Task objective:
Please return every line in the entries below with the word "comment" in it.

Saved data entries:
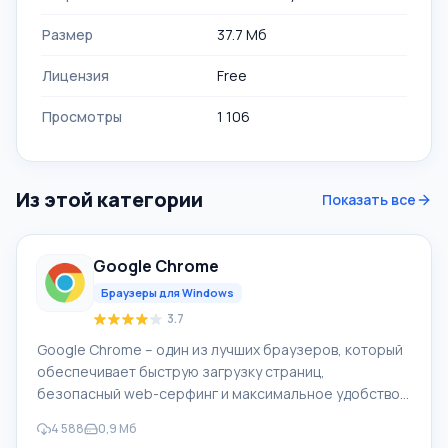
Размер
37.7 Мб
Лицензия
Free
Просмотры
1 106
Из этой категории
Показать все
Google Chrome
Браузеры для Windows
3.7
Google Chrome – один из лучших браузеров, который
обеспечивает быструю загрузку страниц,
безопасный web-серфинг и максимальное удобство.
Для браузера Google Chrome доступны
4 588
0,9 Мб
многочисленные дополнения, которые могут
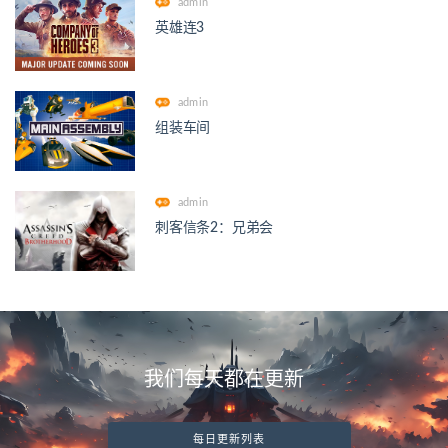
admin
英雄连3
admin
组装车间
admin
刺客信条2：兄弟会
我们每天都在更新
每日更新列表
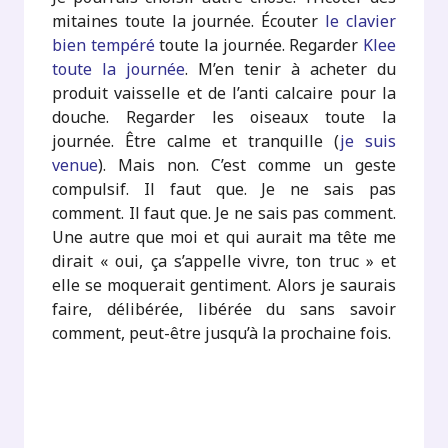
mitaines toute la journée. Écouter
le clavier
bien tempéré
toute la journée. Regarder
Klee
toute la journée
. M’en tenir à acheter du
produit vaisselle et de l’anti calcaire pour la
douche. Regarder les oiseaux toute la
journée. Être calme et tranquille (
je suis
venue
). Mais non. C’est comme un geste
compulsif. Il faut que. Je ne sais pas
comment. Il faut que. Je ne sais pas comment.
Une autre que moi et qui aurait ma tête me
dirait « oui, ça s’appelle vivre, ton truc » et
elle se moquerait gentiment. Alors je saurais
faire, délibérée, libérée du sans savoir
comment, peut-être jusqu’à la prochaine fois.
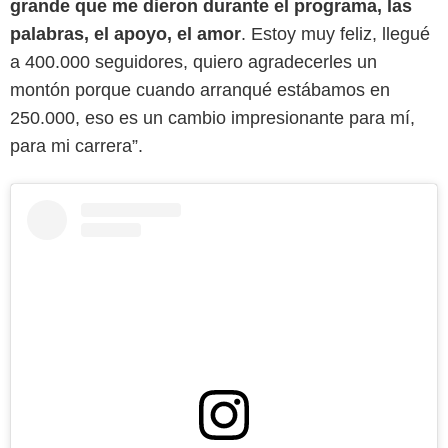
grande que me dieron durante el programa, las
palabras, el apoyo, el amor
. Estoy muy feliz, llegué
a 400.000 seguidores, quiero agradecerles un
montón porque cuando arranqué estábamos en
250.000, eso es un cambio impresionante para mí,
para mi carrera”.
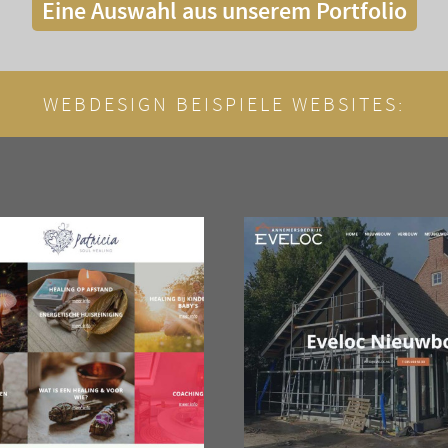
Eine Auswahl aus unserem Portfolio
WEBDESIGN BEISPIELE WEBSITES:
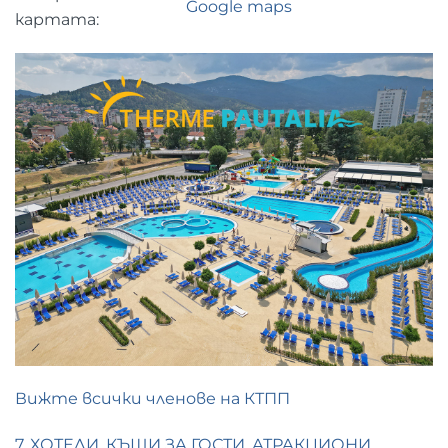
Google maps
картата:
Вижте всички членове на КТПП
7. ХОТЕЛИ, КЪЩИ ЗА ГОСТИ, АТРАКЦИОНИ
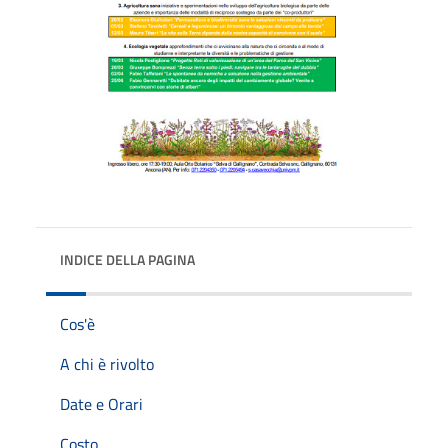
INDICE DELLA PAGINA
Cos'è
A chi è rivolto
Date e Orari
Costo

Reply to the exercise:
comment. Il faut que. Je ne sais pas comment.
comment, peut-être jusqu’à la prochaine fois.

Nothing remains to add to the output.